MORE WORRYING is that Mazuz takes upon himself the mantle of both judge and prosecutor. He publicly concedes that he has insufficient evidence for an indictment against Metzger and closes the investigation. But he then proceeds to pontificate that the chief rabbi's behavior, renders him unfit to continue in his role, and calls on him to resign. Mazuz seems to have lost the plot. His role is to indict or not indict. When an attorney-general arrogates to himself the role of imposing sanctions on citizens - without giving them the opportunity to defend themselves or prove their innocence in court - that not only assumes guilt before conviction, It effectively abrogates the rule of law.
Paradoxically, Mazuz came to a similar conclusion about Ariel Sharon as he did with Metzger when he announced that there was insufficient evidence to warrant the prime minister's prosecution. He would never have dared suggest that the prime minister should stand down. The double standard applied by Mazuz shrieks to high heaven.

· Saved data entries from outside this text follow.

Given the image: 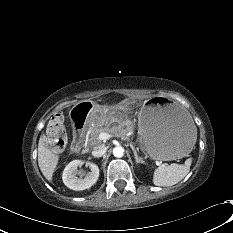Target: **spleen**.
Instances as JSON below:
<instances>
[{
  "label": "spleen",
  "mask_w": 233,
  "mask_h": 233,
  "mask_svg": "<svg viewBox=\"0 0 233 233\" xmlns=\"http://www.w3.org/2000/svg\"><path fill=\"white\" fill-rule=\"evenodd\" d=\"M191 158L185 161L184 165L172 163L159 166L153 175V183L156 186H172L180 182L189 172Z\"/></svg>",
  "instance_id": "obj_1"
}]
</instances>
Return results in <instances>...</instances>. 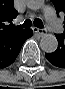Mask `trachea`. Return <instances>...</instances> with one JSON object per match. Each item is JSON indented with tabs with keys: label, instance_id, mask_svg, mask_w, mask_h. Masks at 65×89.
Instances as JSON below:
<instances>
[{
	"label": "trachea",
	"instance_id": "obj_1",
	"mask_svg": "<svg viewBox=\"0 0 65 89\" xmlns=\"http://www.w3.org/2000/svg\"><path fill=\"white\" fill-rule=\"evenodd\" d=\"M34 26L40 29H43V22L40 19L34 20ZM32 22L31 20L27 19L23 24L19 25L21 28H29L31 27Z\"/></svg>",
	"mask_w": 65,
	"mask_h": 89
}]
</instances>
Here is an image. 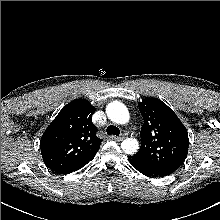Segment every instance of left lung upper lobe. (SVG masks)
Segmentation results:
<instances>
[{
  "instance_id": "left-lung-upper-lobe-1",
  "label": "left lung upper lobe",
  "mask_w": 220,
  "mask_h": 220,
  "mask_svg": "<svg viewBox=\"0 0 220 220\" xmlns=\"http://www.w3.org/2000/svg\"><path fill=\"white\" fill-rule=\"evenodd\" d=\"M144 119L141 147L135 156L172 174L185 161L189 139L185 126L162 101L147 98L138 103Z\"/></svg>"
}]
</instances>
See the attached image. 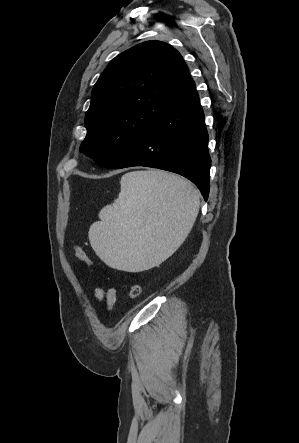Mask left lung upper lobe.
<instances>
[{"label": "left lung upper lobe", "mask_w": 299, "mask_h": 443, "mask_svg": "<svg viewBox=\"0 0 299 443\" xmlns=\"http://www.w3.org/2000/svg\"><path fill=\"white\" fill-rule=\"evenodd\" d=\"M192 78L180 53L146 41L116 56L96 82L80 151L112 168Z\"/></svg>", "instance_id": "1"}]
</instances>
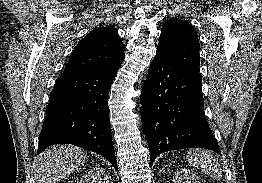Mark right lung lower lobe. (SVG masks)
<instances>
[{
	"label": "right lung lower lobe",
	"instance_id": "98d812e1",
	"mask_svg": "<svg viewBox=\"0 0 262 183\" xmlns=\"http://www.w3.org/2000/svg\"><path fill=\"white\" fill-rule=\"evenodd\" d=\"M117 70L60 75L50 93L38 154L54 144H74L102 155L118 169L107 104Z\"/></svg>",
	"mask_w": 262,
	"mask_h": 183
}]
</instances>
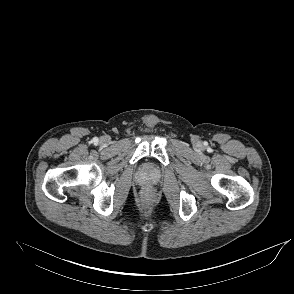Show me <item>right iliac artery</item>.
<instances>
[{
  "mask_svg": "<svg viewBox=\"0 0 294 294\" xmlns=\"http://www.w3.org/2000/svg\"><path fill=\"white\" fill-rule=\"evenodd\" d=\"M93 141H94L95 143H97V142H98V139H97V138H94Z\"/></svg>",
  "mask_w": 294,
  "mask_h": 294,
  "instance_id": "obj_1",
  "label": "right iliac artery"
}]
</instances>
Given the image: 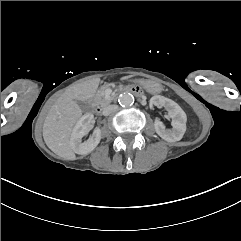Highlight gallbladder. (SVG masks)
Here are the masks:
<instances>
[{"label": "gallbladder", "instance_id": "bac80fb5", "mask_svg": "<svg viewBox=\"0 0 241 241\" xmlns=\"http://www.w3.org/2000/svg\"><path fill=\"white\" fill-rule=\"evenodd\" d=\"M77 104L79 105V107L83 110L86 111L88 109V103L84 102V101H77Z\"/></svg>", "mask_w": 241, "mask_h": 241}]
</instances>
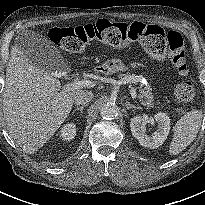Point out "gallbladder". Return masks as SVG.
<instances>
[{
	"instance_id": "obj_1",
	"label": "gallbladder",
	"mask_w": 205,
	"mask_h": 205,
	"mask_svg": "<svg viewBox=\"0 0 205 205\" xmlns=\"http://www.w3.org/2000/svg\"><path fill=\"white\" fill-rule=\"evenodd\" d=\"M16 45L28 60L41 70H67L63 67L64 60L58 49L39 33L22 30L16 36Z\"/></svg>"
}]
</instances>
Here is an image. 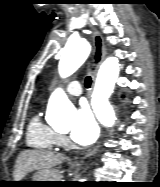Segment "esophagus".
Listing matches in <instances>:
<instances>
[{
    "mask_svg": "<svg viewBox=\"0 0 160 187\" xmlns=\"http://www.w3.org/2000/svg\"><path fill=\"white\" fill-rule=\"evenodd\" d=\"M93 43H94V57L92 64V76L95 79L97 71L101 63L104 61L106 55L105 42L99 31L94 29L93 33ZM101 148V142H99L92 150L85 153V157H90L97 153Z\"/></svg>",
    "mask_w": 160,
    "mask_h": 187,
    "instance_id": "1",
    "label": "esophagus"
}]
</instances>
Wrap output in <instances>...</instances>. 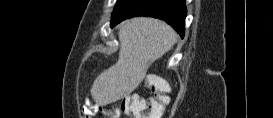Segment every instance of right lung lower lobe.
<instances>
[{
  "label": "right lung lower lobe",
  "mask_w": 273,
  "mask_h": 118,
  "mask_svg": "<svg viewBox=\"0 0 273 118\" xmlns=\"http://www.w3.org/2000/svg\"><path fill=\"white\" fill-rule=\"evenodd\" d=\"M187 10L185 0H124L113 11L111 27L134 16H149L166 21L184 37Z\"/></svg>",
  "instance_id": "obj_1"
}]
</instances>
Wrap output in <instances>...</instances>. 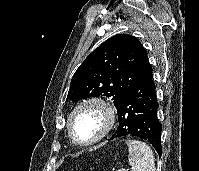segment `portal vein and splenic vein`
<instances>
[{
	"mask_svg": "<svg viewBox=\"0 0 199 171\" xmlns=\"http://www.w3.org/2000/svg\"><path fill=\"white\" fill-rule=\"evenodd\" d=\"M129 170H130V168H124V169H120L118 171H129Z\"/></svg>",
	"mask_w": 199,
	"mask_h": 171,
	"instance_id": "18ae733b",
	"label": "portal vein and splenic vein"
}]
</instances>
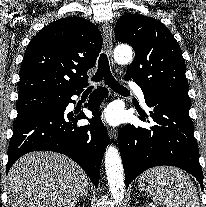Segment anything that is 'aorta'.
<instances>
[{
	"label": "aorta",
	"mask_w": 206,
	"mask_h": 207,
	"mask_svg": "<svg viewBox=\"0 0 206 207\" xmlns=\"http://www.w3.org/2000/svg\"><path fill=\"white\" fill-rule=\"evenodd\" d=\"M114 59L121 64L130 62L132 60L131 47L126 45L116 47L114 50ZM105 169L113 199L118 204H121L125 193L124 171L120 154L113 145L108 146L106 149Z\"/></svg>",
	"instance_id": "762f6f07"
}]
</instances>
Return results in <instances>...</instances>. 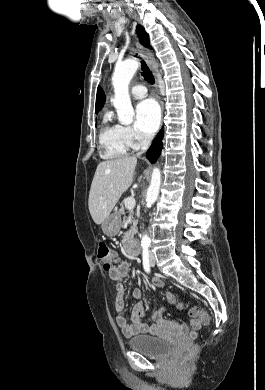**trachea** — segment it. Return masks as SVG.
<instances>
[{
    "label": "trachea",
    "mask_w": 265,
    "mask_h": 390,
    "mask_svg": "<svg viewBox=\"0 0 265 390\" xmlns=\"http://www.w3.org/2000/svg\"><path fill=\"white\" fill-rule=\"evenodd\" d=\"M141 69H142V75L145 78V80L147 82H149L150 84H154L155 79H154L151 71L149 70L148 66L146 65V63L143 60L141 61Z\"/></svg>",
    "instance_id": "obj_1"
}]
</instances>
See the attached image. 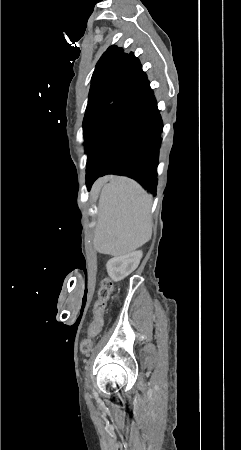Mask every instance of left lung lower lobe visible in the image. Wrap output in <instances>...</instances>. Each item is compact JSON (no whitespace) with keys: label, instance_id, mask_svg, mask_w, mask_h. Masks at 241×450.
Returning a JSON list of instances; mask_svg holds the SVG:
<instances>
[{"label":"left lung lower lobe","instance_id":"obj_1","mask_svg":"<svg viewBox=\"0 0 241 450\" xmlns=\"http://www.w3.org/2000/svg\"><path fill=\"white\" fill-rule=\"evenodd\" d=\"M162 119L140 61L132 54L123 86L85 139L86 185L106 174L128 176L156 195Z\"/></svg>","mask_w":241,"mask_h":450}]
</instances>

None of this suggests that the behavior of Rabbi Metzger or Nomi Blumenthal should be sanctioned. On the contrary, if they acted improperly they should be reprimanded or prosecuted. But the small fry should not be made the scapegoats for a rotten system that needs to be cleansed from the top.
That applies even more so at a time when there has been so much odium in relation to alleged improprieties by some of our leading politicians, including former prime ministers and a former president. Contrast the "crimes" committed by Metzger and Blumenthal to the recent exposure by the state comptroller of the obscene misappropriation of millions of shekels from public funds by the senior management of the Bank of Israel.
Ehud Olmert, soon to be prime minister, has the opportunity of opening a new chapter. He can reintroduce collective cabinet responsibility and impose genuine transparency on its members. He can reverse the banana-republic atmosphere where the civil service is politicized and subject to cronyism, and when even critical diplomatic posts are frequently filled by mediocrities rather than by persons of merit.
If the benchmark of corruption in Israel amounted to minor improprieties such as providing overnight hotel freebies or accepting discounted accommodation rates, we might be angered by the shenanigans of the perpetrators. But we would surely sleep better than we do now, being aware of the infinitely more serious levels of corruption that take place at the highest levels of the nation.
The sad truth is that until leading members of the establishment who indulge in improprieties are prosecuted, or the electoral system is amended to enable voters to punish those who exploit the public system for personal gain, nothing will change.
The writer chairs the Diaspora-Israel relations committee of the Jerusalem Center for Public Affairs, and is a veteran Jewish international leader.